Sansa moved the blanket that laid across Theon's chest to reveal the bloody doublet underneath. There, she found Robb's silver brooch—the one all the Stark children had. It was dented so badly it didn't look to Sansa like a direwolf anymore.

"By the grace of the Gods, that damn wolf put off the dagger meant for his heart," the Greatjon noted as Sansa touched it. "Still, he was in bad shape by the time we got a maester out to him. There was a knife stuck in his shoulder, and the wound there seems to have festered. We got him here as soon as we could, my Lady." The Greatjon had turned away from Sansa to speak quietly with Robb and Lady Catelyn.

"Theon," Sansa whispered, brushing his cheek with her finger. "Theon, please."

He did not stir, even when she started to cry.

"Mother," Robb began, "show Lord Umber and his men to Theon's chamber. The maesters will treat him there." When Lady Catelyn nodded, Robb added, "Jory, take my sister back to her room."

"No," she snapped back at him, before Jory Cassel could respond. "I'm not leaving him."

Robb looked angry, but he did not say it again.

The Greatjon lifted one end of the sled, and two of his men took the other. Inside the castle, they followed Catelyn up the narrow stairs to Theon's chamber. Sansa's clothes were tucked away in the trunk at the foot of the bed, and there was otherwise no sign of the nights she had slept there. Though she reasoned that it did not matter who knew about them, should Theon succumb to his injuries.

No, she muttered to herself. I will not let it happen.

The men moved Theon into his bed and removed his doublet. A small, red-faced boy who wore the sigil of House Umber—a raging brown giant—removed the direwolf brooch from Theon's chest and handed it to Sansa with big, sad eyes. She gripped it tight between her fingers, feeling the divot through the wolf's neck where the dagger had apparently come down upon it before reaching Theon's heart. Sansa only hoped that it would be enough to save him.

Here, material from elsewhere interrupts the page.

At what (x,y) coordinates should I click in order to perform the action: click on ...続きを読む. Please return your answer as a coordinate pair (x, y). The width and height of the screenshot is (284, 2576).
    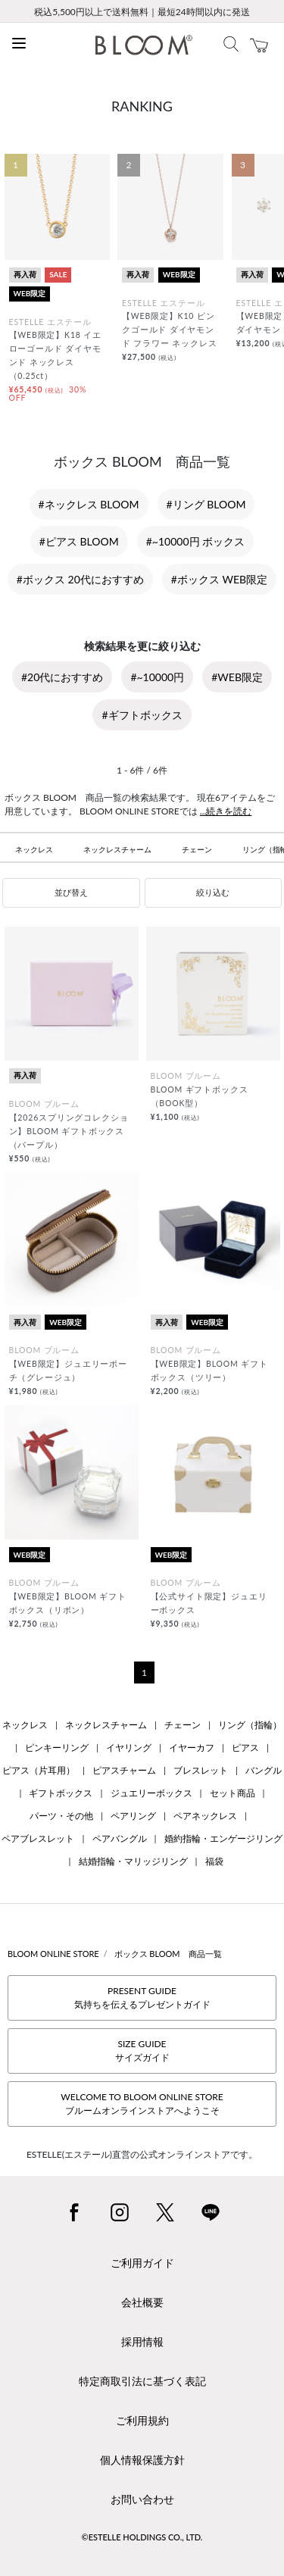     Looking at the image, I should click on (226, 811).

"He woke a few times on the way here," Sansa heard the Greatjon explaining to Lady Catelyn. "All he did was scream from the pain until Maester Dedrick gave him milk of the poppy. He refused it the first time, said he didn't want to sleep and never wake up, but the pain beat out his stubbornness."

Sansa wanted to cover her ears, but she did not need the men and her mother to see that she was weak and afraid. She could not look away when they slid Theon's doublet and undershirt from his body, revealing his wounds for the maesters as they hurried into the room.

The gash on Theon's chest cut just beneath his left collarbone, jagged and uneven—deepest at the point closest to his arm. Atop Theon's shoulder, straight down into his body, Sansa could see a gaping hole that oozed a yellow-grey pus. Nearly all of Theon's upper body had been bathed in blood.

Still, all Sansa wanted was to reach for him, nudge his chest to wake him up so that he could assure her he was all right.

Maester Luwin and Lord Umber's man, Dedrick, prodded at the wounds, discussing the treatments that had already been applied. They took a dozen jars from Maester Luwin's box, smearing Theon with ointment and medicine and grumbling about how they would stop the infection and seal the wounds when they were ready.

Sansa could not keep herself from crying anymore.